- _INFORMATION PROVIDED_
────────────────
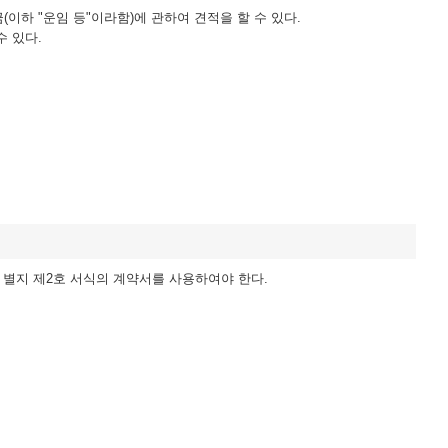
하 "운임 등"이라함)에 관하여 견적을 할 수 있다.
수 있다.
 별지 제2호 서식의 계약서를 사용하여야 한다.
────────────────
- _ABOUT THIS EXERCISE_
The copy should match each line above exactly and contain no images.

- _OUTPUT FOR THIS EXERCISE_
하 "운임 등"이라함)에 관하여 견적을 할 수 있다.
수 있다.
 별지 제2호 서식의 계약서를 사용하여야 한다.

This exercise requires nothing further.